MISA Demande une Réduction des Tarifs sur la Connection Internet

Le Media Institute for Southern Africa (MISA) du Zimbabwe a imploré les sociétés de télécommunications de réduire le prix des données afin que les citoyens puissent facilement accéder aux informations sur COVID-19.

Le MISA Zimbabwe a lancé une campagne sur les médias sociaux #datamustfallzim en faisant valoir que l’iInternet est une source d’information importante à laquelle chacun devrait pouvoir accéder librement.

La Déclaration africaine sur les droits de l’internet (AfDec) implore les gouvernements africains de faire respecter les droits de l’homme et des personnes grâce à un environnement internet qui peut répondre au mieux aux besoins de développement social et économique du continent.

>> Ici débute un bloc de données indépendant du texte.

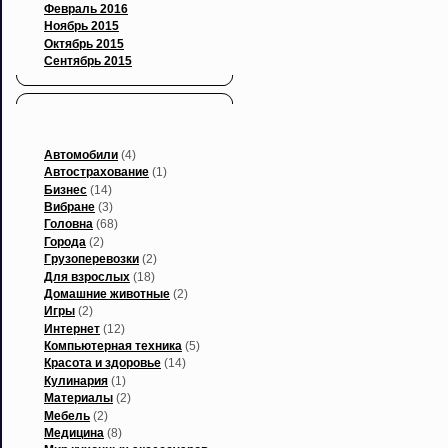
Февраль 2016
Ноябрь 2015
Октябрь 2015
Сентябрь 2015
Рубрики
Автомобили
(4)
Автострахование
(1)
Бизнес
(14)
Вибране
(3)
Головна
(68)
Города
(2)
Грузоперевозки
(2)
Для взрослых
(18)
Домашние животные
(2)
Игры
(2)
Интернет
(12)
Компьютерная техника
(5)
Красота и здоровье
(14)
Кулинария
(1)
Материалы
(2)
Мебель
(2)
Медицина
(8)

Les sociétés de télécommunications du pays, telles qu’Econet et Netone, ont à plusieurs reprises revu leurs prix à la hausse au cours des derniers mois afin de rattraper l’inflation, car les taux des obligations en dollars américains continuent de fluctuer sur le marché noir.

Dans une interview avec le CITE, Nompilo Simanje, responsable des politiques juridiques et des TIC, a déclaré que le Zimbabwe a les prix des données les plus élevés d’Afrique australe, d’où la nécessité de cette campagne.

« En tant que MISA Zimbabwe, nous avons constaté que l’accès à l’internet est limité au Zimbabwe mais aussi dans plusieurs pays d’Afrique australe, le Zimbabwe étant l’un des pays où les données sont les plus chères ou l’internet le plus cher, c’est pourquoi nous avons pris cette position pour faire campagne en faveur de la réduction des prix des données car nous pensons que le caractère abordable de l’internet est un facteur qui affecte l’accès à l’information », a déclaré Simanje

Elle a ajouté que les gens doivent être bien informés sur les zones à haut risque qu’ils doivent éviter pour réduire leurs chances de contracter le virus et aussi avoir connaissance de ce que le gouvernement a fait.

« Ayant réalisé que nous sommes dans une crise étant la pandémie COVID-19, les gens ont besoin de plus d’informations sur le nombre de cas qui ont été enregistrés et confirmés, les gens ont besoin de connaître les endroits qui sont des zones à haut risque, pour que les différentes personnes sachent ce que le gouvernement fait pour freiner la propagation du virus et pour connaître les informations préventives, les mesures de précaution et les équipements disponibles », a-t-elle déclaré.

Mme Simanje a ajouté que la désinformation sera toujours un défi avec l’utilisation des plateformes de médias sociaux, mais que cela ne signifie pas que les données doivent avoir un prix élevé pour freiner la propagation des fausses nouvelles.

« La désinformation a toujours été un défi depuis que l’Internet est devenu populaire et que Facebook a des normes communautaires et que Twitter a une option pour signaler et toutes les mesures disponibles pour freiner les fausses informations comme MISA Zimbabwe ; nous pensons que le fait d’éviter l’accès des gens à l’information n’arrêtera pas la diffusion de fausses informations ; nous ne pouvons pas arrêter la diffusion de fausses informations en violant l’accès à l’information, c’est un droit constitutionnel », a-t-elle déclaré à la CITE.

L’organisation a révélé qu’elle n’a pas encore engagé directement les entreprises mais qu’elle a fait pression sur l’organisme de régulation du secteur par le biais de diverses plates-formes.

« Nous n’avons pas approché les entreprises personnellement, nous avons toujours utilisé nos plateformes pour atteindre les autorités respectives, en particulier POTRAZ. Nous avons engagé plusieurs parties prenantes, mais sans nécessairement les approcher, mais si nous parvenons à les atteindre, nous espérons qu’elles nous répondront », a déclaré M. Simanje.

« Nous prévoyons également d’atteindre le régulateur et les ministères respectifs ainsi que les parties prenantes de l’industrie des télécommunications qui nous aideront à mener cette campagne ».